### Exercise goal
Reply only with how many lines below contain "работает".

■ ■ ■ ■

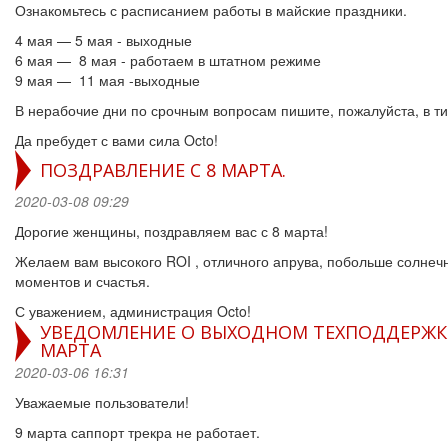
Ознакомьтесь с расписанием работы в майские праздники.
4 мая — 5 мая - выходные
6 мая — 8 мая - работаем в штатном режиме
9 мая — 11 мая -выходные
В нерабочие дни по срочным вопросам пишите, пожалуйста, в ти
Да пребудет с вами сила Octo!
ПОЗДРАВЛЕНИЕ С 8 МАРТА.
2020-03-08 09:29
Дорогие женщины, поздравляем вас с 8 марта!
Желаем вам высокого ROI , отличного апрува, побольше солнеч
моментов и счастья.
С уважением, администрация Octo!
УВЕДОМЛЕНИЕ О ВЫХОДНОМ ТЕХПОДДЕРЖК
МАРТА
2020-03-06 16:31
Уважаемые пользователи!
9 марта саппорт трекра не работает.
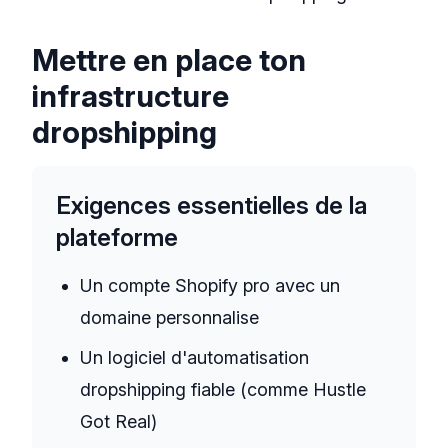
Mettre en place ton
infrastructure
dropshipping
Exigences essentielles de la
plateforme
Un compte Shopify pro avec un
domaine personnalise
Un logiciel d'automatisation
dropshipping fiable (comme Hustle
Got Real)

■ ■ ■ ■

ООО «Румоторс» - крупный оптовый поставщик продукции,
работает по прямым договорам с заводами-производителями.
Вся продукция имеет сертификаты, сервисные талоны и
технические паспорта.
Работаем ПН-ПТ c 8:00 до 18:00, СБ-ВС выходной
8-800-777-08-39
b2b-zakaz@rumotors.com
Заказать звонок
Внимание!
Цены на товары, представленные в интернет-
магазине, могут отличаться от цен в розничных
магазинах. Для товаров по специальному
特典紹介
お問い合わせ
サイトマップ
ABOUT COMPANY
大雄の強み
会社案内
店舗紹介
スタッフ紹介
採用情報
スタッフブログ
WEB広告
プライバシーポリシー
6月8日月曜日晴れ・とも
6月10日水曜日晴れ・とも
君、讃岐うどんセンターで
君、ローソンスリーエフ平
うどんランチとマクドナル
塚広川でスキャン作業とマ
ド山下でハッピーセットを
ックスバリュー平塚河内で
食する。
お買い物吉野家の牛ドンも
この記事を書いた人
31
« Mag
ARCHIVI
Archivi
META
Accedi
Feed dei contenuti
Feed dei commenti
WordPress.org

■ ■ ■ ■

### Task solution
2